» **MATERIAL SHOWN**:
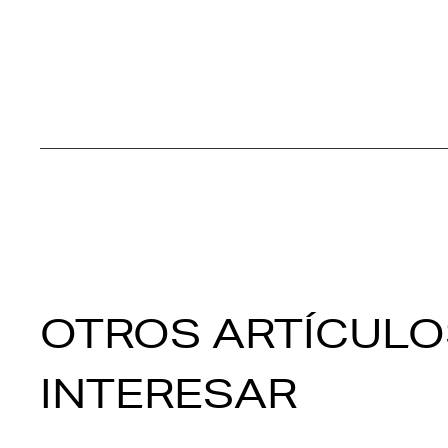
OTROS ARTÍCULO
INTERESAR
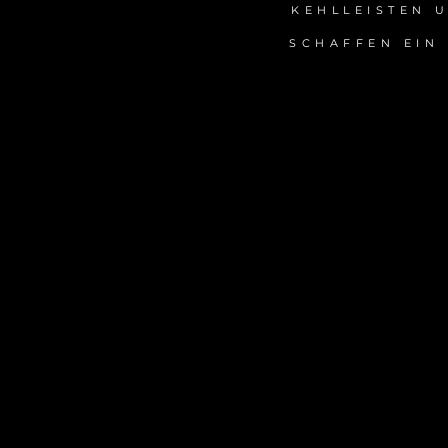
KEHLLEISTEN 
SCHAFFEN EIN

...

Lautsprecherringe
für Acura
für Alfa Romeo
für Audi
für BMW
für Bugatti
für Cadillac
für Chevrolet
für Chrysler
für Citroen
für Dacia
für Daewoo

» **WHAT YOU HAVE TO DO**: Print, exactly and with no pictures, the lines of the listing above starting at the one that has "OTROS ARTÍCULO" and ending at the one that has "SCHAFFEN EIN", both included.

» **RESULT BELOW**:
OTROS ARTÍCULO
INTERESAR
KEHLLEISTEN 
SCHAFFEN EIN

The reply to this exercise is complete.